TASK ITEM
For the material below, the sole required output is the number of lines that include "énergétiques".

START AVAILABLE RECORDS

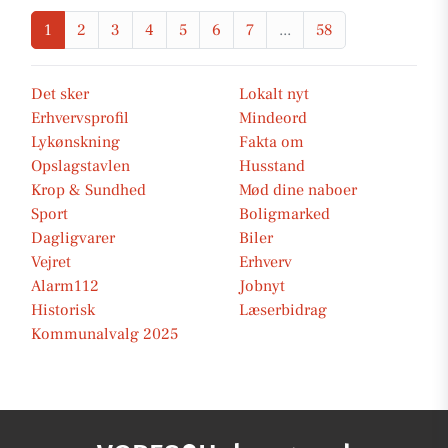
1
2
3
4
5
6
7
...
58
Det sker
Lokalt nyt
Erhvervsprofil
Mindeord
Lykønskning
Fakta om
Opslagstavlen
Husstand
Krop & Sundhed
Mød dine naboer
Sport
Boligmarked
Dagligvarer
Biler
Vejret
Erhverv
Alarm112
Jobnyt
Historisk
Læserbidrag
Kommunalvalg 2025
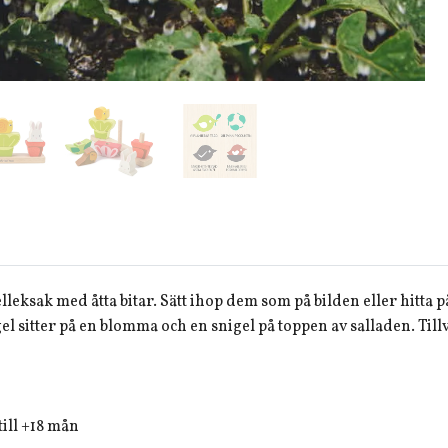
elleksak med åtta bitar. Sätt ihop dem som på bilden eller hitta
l sitter på en blomma och en snigel på toppen av salladen. Tillve
ll +18 mån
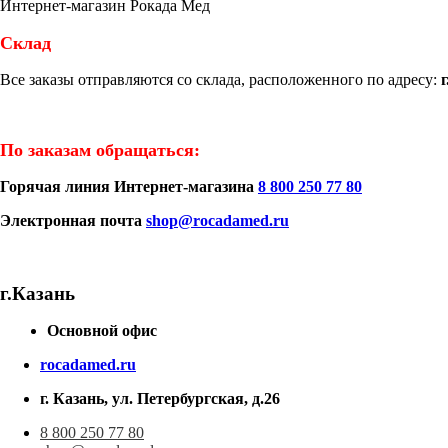
Интернет-магазин Рокада Мед
Склад
Все заказы отправляются со склада, расположенного по адресу:
По заказам обращаться:
Горячая линия Интернет-магазина
8 800 250 77 80
Электронная почта
shop@rocadamed.ru
г.Казань
Основной офис
rocadamed.ru
г. Казань, ул. Петербургская, д.26
8 800 250 77 80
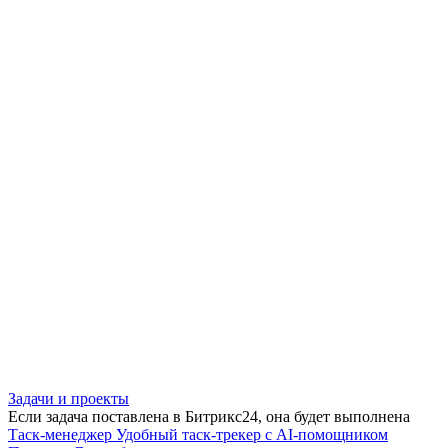
Задачи и проекты
Если задача поставлена в Битрикс24, она будет выполнена
Таск-менеджер
Удобный таск-трекер с AI-помощником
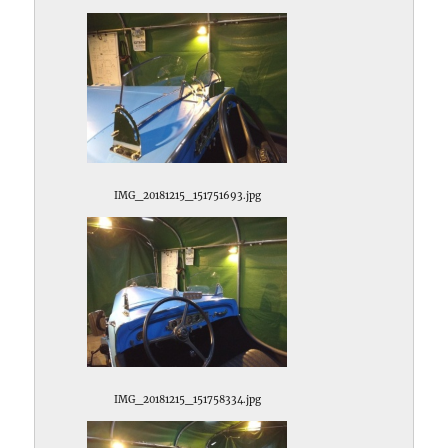
IMG_20181215_151751693.jpg
IMG_20181215_151758334.jpg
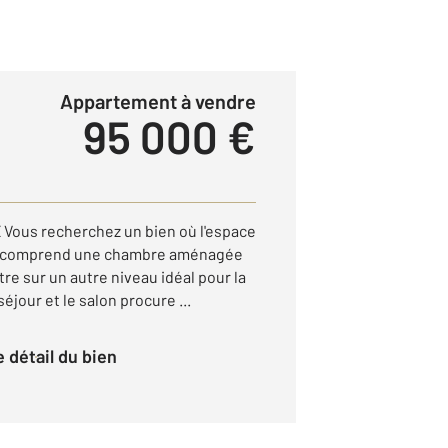
Appartement à vendre
95 000 €
us recherchez un bien où l'espace
il comprend une chambre aménagée
tre sur un autre niveau idéal pour la
séjour et le salon procure ...
le détail du bien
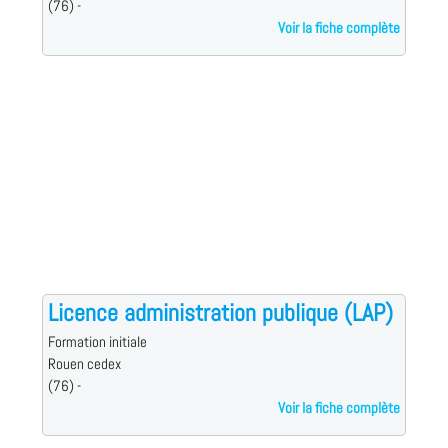
(76) -
Voir la fiche complète
Licence administration publique (LAP)
Formation initiale
Rouen cedex
(76) -
Voir la fiche complète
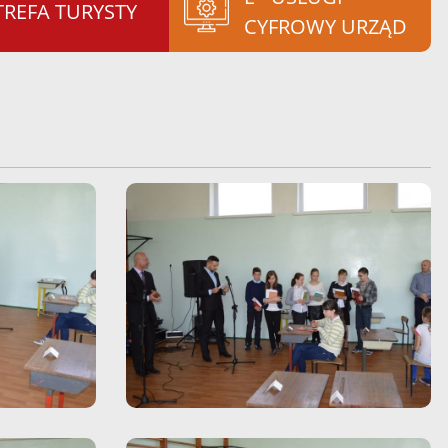
TREFA TURYSTY
CYFROWY URZĄD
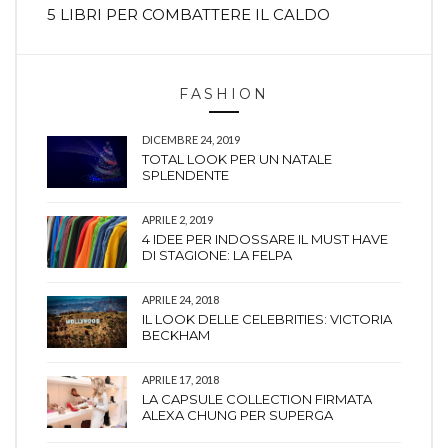
5 LIBRI PER COMBATTERE IL CALDO
FASHION
DICEMBRE 24, 2019
TOTAL LOOK PER UN NATALE
SPLENDENTE
APRILE 2, 2019
4 IDEE PER INDOSSARE IL MUST HAVE
DI STAGIONE: LA FELPA
APRILE 24, 2018
IL LOOK DELLE CELEBRITIES: VICTORIA
BECKHAM
APRILE 17, 2018
LA CAPSULE COLLECTION FIRMATA
ALEXA CHUNG PER SUPERGA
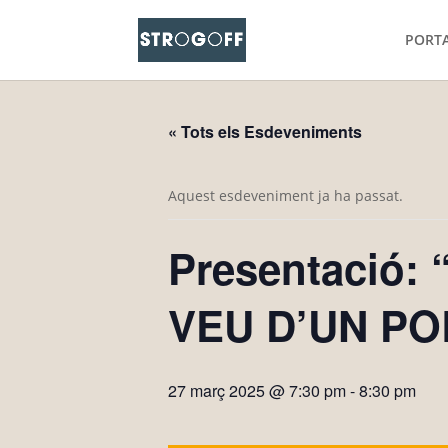
PORT
« Tots els Esdeveniments
Aquest esdeveniment ja ha passat.
Presentació
VEU D’UN POB
27 març 2025 @ 7:30 pm
-
8:30 pm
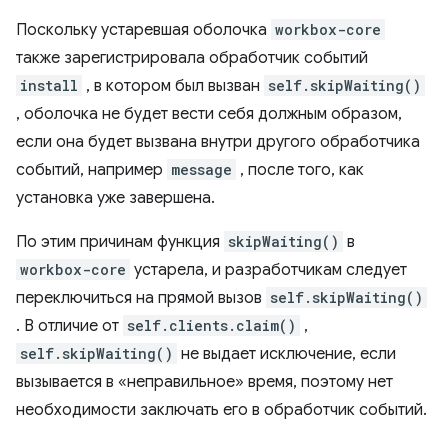
Поскольку устаревшая оболочка
workbox-core
также зарегистрировала обработчик событий
install
, в котором был вызван
self.skipWaiting()
, оболочка не будет вести себя должным образом,
если она будет вызвана внутри другого обработчика
событий, например
message
, после того, как
установка уже завершена.
По этим причинам функция
skipWaiting()
в
workbox-core
устарела, и разработчикам следует
переключиться на прямой вызов
self.skipWaiting()
. В отличие от
self.clients.claim()
,
self.skipWaiting()
не выдает исключение, если
вызывается в «неправильное» время, поэтому нет
необходимости заключать его в обработчик событий.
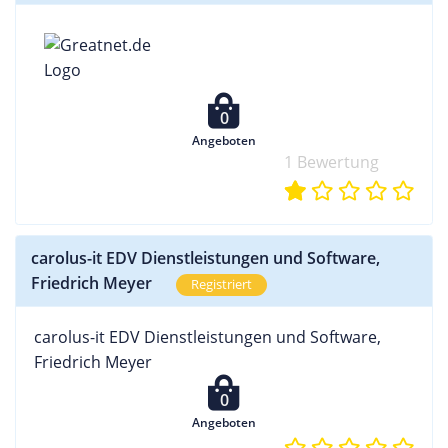
0
Angeboten
1 Bewertung
carolus-it EDV Dienstleistungen und Software,
Friedrich Meyer
Registriert
carolus-it EDV Dienstleistungen und Software,
Friedrich Meyer
0
Angeboten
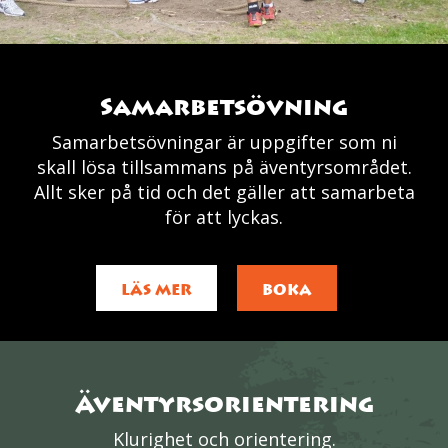
Samarbetsövning
Samarbetsövningar är uppgifter som ni
skall lösa tillsammans på äventyrsområdet.
Allt sker på tid och det gäller att samarbeta
för att lyckas.
LÄS MER
BOKA
Äventyrsorientering
Klurighet och orientering.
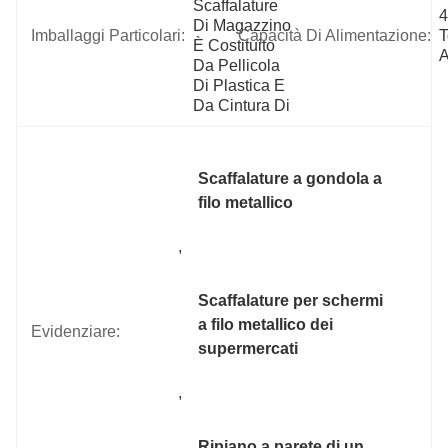
Scaffalature 
4
Di Magazzino 
Imballaggi Particolari:
Capacità Di Alimentazione:
T
È Costituito 
A
Da Pellicola 
Di Plastica E 
Da Cintura Di 
Scaffalature a gondola a 
filo metallico
, 
Scaffalature per schermi 
a filo metallico dei 
Evidenziare:
supermercati
, 
Ripiano a parete di un 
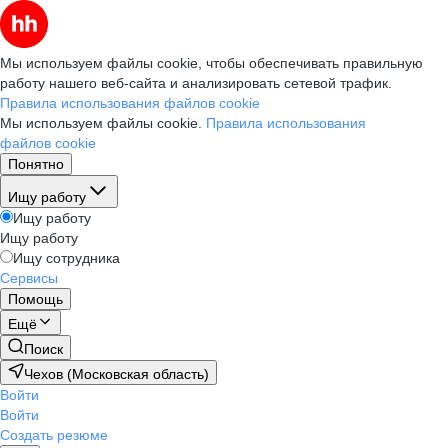
Мы используем файлы cookie, чтобы обеспечивать правильную
работу нашего веб-сайта и анализировать сетевой трафик.
Правила использования файлов cookie
Мы используем файлы cookie.
Правила использования
файлов cookie
Понятно
Ищу работу
Ищу работу
Ищу работу
Ищу сотрудника
Сервисы
Помощь
Ещё
Поиск
Чехов (Московская область)
Войти
Войти
Создать резюме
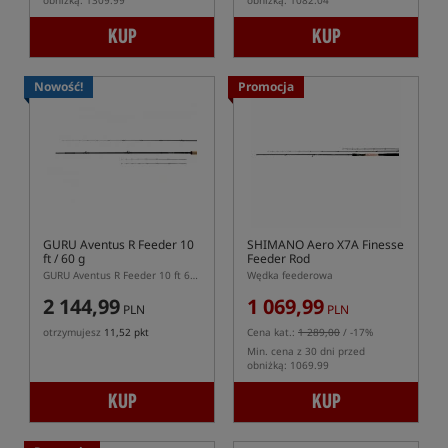
obniżką: 1309.99
obniżką: 1082.04
KUP
KUP
Nowość!
Promocja
GURU Aventus R Feeder 10
SHIMANO Aero X7A Finesse
ft / 60 g
Feeder Rod
GURU Aventus R Feeder 10 ft 60 g – dwusekcyjna wędka feederowa 305 cm
Wędka feederowa
2 144,99
1 069,99
PLN
PLN
otrzymujesz
11,52 pkt
Cena kat.:
1 289,00
/ -17%
Min. cena z 30 dni przed
obniżką: 1069.99
KUP
KUP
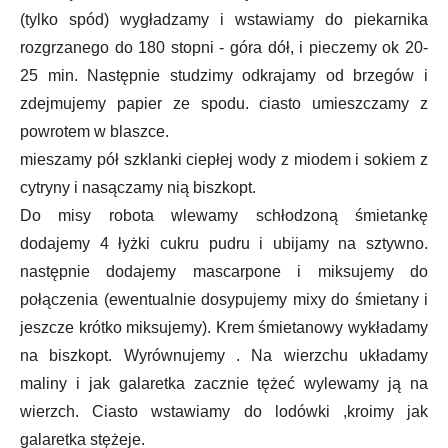
(tylko spód) wygładzamy i wstawiamy do piekarnika
rozgrzanego do 180 stopni - góra dół, i pieczemy ok 20-
25 min. Następnie studzimy odkrajamy od brzegów i
zdejmujemy papier ze spodu. ciasto umieszczamy z
powrotem w blaszce.
mieszamy pół szklanki ciepłej wody z miodem i sokiem z
cytryny i nasączamy nią biszkopt.
Do misy robota wlewamy schłodzoną śmietankę
dodajemy 4 łyżki cukru pudru i ubijamy na sztywno.
następnie dodajemy mascarpone i miksujemy do
połączenia (ewentualnie dosypujemy mixy do śmietany i
jeszcze krótko miksujemy). Krem śmietanowy wykładamy
na biszkopt. Wyrównujemy . Na wierzchu układamy
maliny i jak galaretka zacznie tężeć wylewamy ją na
wierzch. Ciasto wstawiamy do lodówki ,kroimy jak
galaretka stężeje.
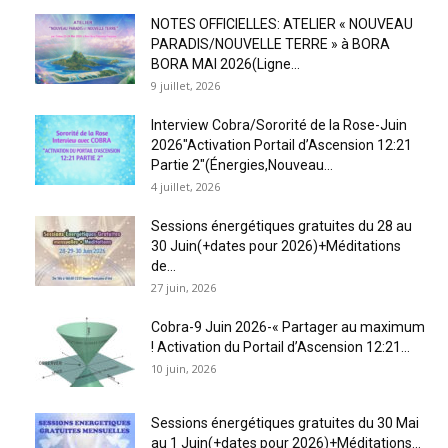
NOTES OFFICIELLES: ATELIER « NOUVEAU
PARADIS/NOUVELLE TERRE » à BORA
BORA MAI 2026(Ligne...
9 juillet, 2026
Interview Cobra/Sororité de la Rose-Juin
2026″Activation Portail d’Ascension 12:21
Partie 2″(Énergies,Nouveau...
4 juillet, 2026
Sessions énergétiques gratuites du 28 au
30 Juin(+dates pour 2026)+Méditations
de...
27 juin, 2026
Cobra-9 Juin 2026-« Partager au maximum
! Activation du Portail d’Ascension 12:21...
10 juin, 2026
Sessions énergétiques gratuites du 30 Mai
au 1 Juin(+dates pour 2026)+Méditations...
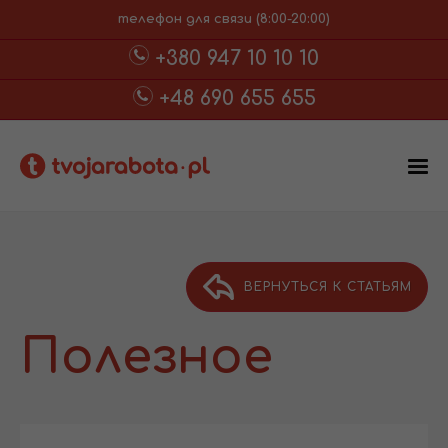
телефон для связи (8:00-20:00)
+380 947 10 10 10
+48 690 655 655
ВЕРНУТЬСЯ К СТАТЬЯМ
Полезное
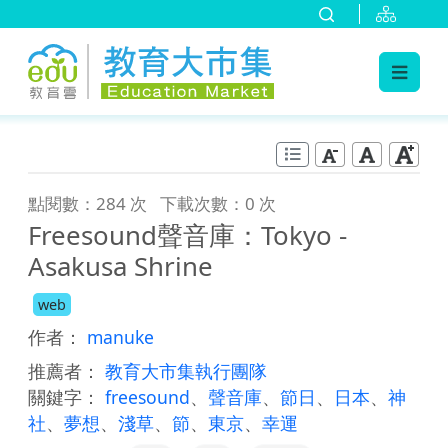
:::
跳到主要內容
:::
點閱數：284 次
下載次數：0 次
Freesound聲音庫：Tokyo -
Asakusa Shrine
web
作者：
manuke
推薦者：
教育大市集執行團隊
關鍵字：
freesound
、
聲音庫
、
節日
、
日本
、
神
社
、
夢想
、
淺草
、
節
、
東京
、
幸運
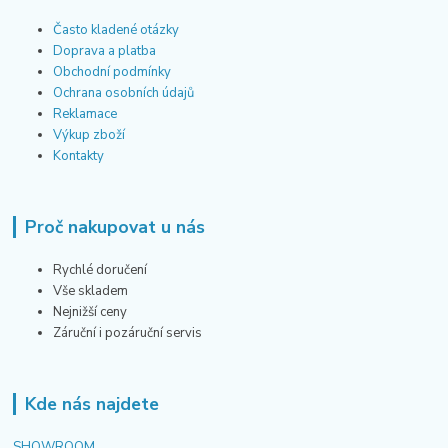
Často kladené otázky
Doprava a platba
Obchodní podmínky
Ochrana osobních údajů
Reklamace
Výkup zboží
Kontakty
Proč nakupovat u nás
Rychlé doručení
Vše skladem
Nejnižší ceny
Záruční i pozáruční servis
Kde nás najdete
SHOWROOM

END AVAILABLE RECORDS

ANSWER FOR THE TASK
2